Anteriormente, el Tío Chu operó al anciano paciente, lo que le llevó mucho tiempo y esfuerzo, y fue muy meticuloso; la operación también fue un éxito.

Les recordó especialmente a los familiares del paciente que permanecieran en el hospital un tiempo después de la operación para observar la situación.

Pero para ahorrar dinero, hicieron caso omiso de la salud del paciente y forzaron el alta.

Como resultado, ayer, el estado del paciente se deterioró y regresó al hospital, donde recibió un aviso de estado crítico.

Esto hizo que los familiares se volvieran locos y vinieran a causarle problemas al Tío Chu; si nadie los hubiera detenido antes, podrían haberlo golpeado.

Los familiares culparon al Tío Chu del estado crítico del paciente.

Dijeron que la operación no había tenido éxito, lo que había provocado su estado.

Además, amenazaron al Tío Chu con pedirle cien mil de indemnización o lo demandarían.

Vinieron una vez anteayer y otra hoy.

El problema estaba escalando.

—Chu Sen, ven a mi despacho.

El teléfono de la mesa sonó y el Tío Chu lo cogió, escuchando las palabras del Vicepresidente Chen.

—De acuerdo.

Unos minutos más tarde, en el despacho, el Tío Chu se quedó de piedra al oír las palabras del vicepresidente.

—¿Qué, me despide?

El Tío Chu estaba muy enfadado; solo por la extorsión de esos familiares, lo estaban despidiendo.

Había trabajado duro para el hospital durante más de una década.

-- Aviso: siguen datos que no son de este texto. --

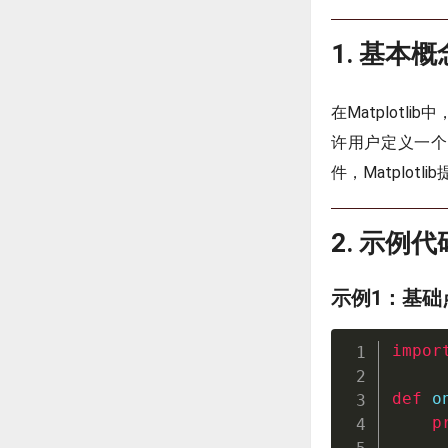
1. 基本概
在Matplotl
许用户定义一个
件，Matplotli
2. 示例代
示例1：基础
impor
def
o
p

—Chu Sen, debes entender que nuestro hospital privado valora la reputación por encima de todo.

—Y te estás haciendo viejo.

El Vicepresidente Chen habló con frialdad, totalmente desprovisto de compasión.

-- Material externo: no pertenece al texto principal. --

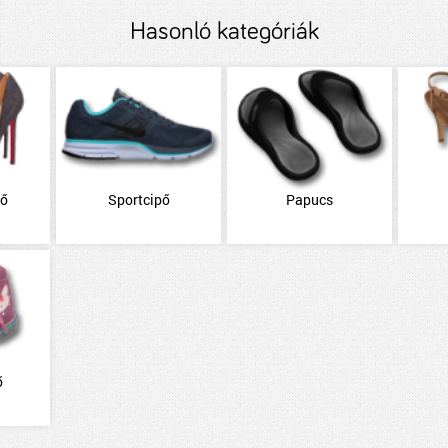
Hasonló kategóriák
pő
Sportcipő
Papucs
ő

Por la reputación del hospital, el Vicepresidente Chen decidió despedir al Tío Chu.

Comparado con la reputación del hospital y los beneficios futuros, despedir a un médico no era nada.

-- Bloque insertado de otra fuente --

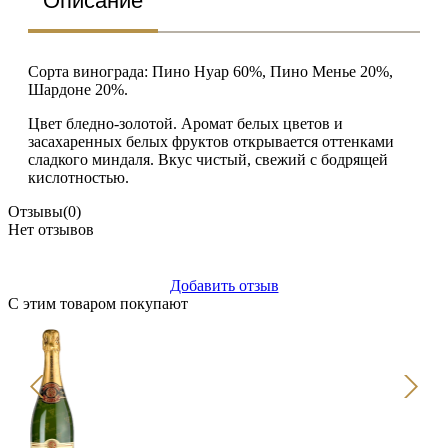
Описание
Сорта винограда: Пино Нуар 60%, Пино Менье 20%,
Шардоне 20%.
Цвет бледно-золотой. Аромат белых цветов и
засахаренных белых фруктов открывается оттенками
сладкого миндаля. Вкус чистый, свежий с бодрящей
кислотностью.
Отзывы
(0)
Нет отзывов
Добавить отзыв
С этим товаром покупают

Todo el mundo sabía que el viejo director estaba en edad de jubilarse, y el Vicepresidente Chen era el sucesor más probable.

Para asegurarse de que no ocurriera nada grave en el hospital durante este tiempo y para ascender sin problemas a nuevo director,
el Vicepresidente Chen decidió abandonar al Tío Chu, despidiéndolo para acallar la situación.

¿No era más que un simple médico sin poder ni influencia?

¿Qué más daba despedirlo?

¿Qué más daba intimidarlo?

Finalmente, el Vicepresidente Chen dio la orden de despido, y el Tío Chu tuvo que marcharse con tristeza.

Regresó a casa, ahogando sus penas en alcohol.

En casa, tras enterarse de esto, la Tía Chu y Danyun estaban furiosas.

¿Cómo podía pasar esto?

¡El hospital no ayudó y, en cambio, despidió a su padre!

Era indignante.

Pero su familia no tenía poder ni influencia y solo podían tragarse su rabia.

En ese momento, Danyun pensó de repente en su primo, Chu Chen.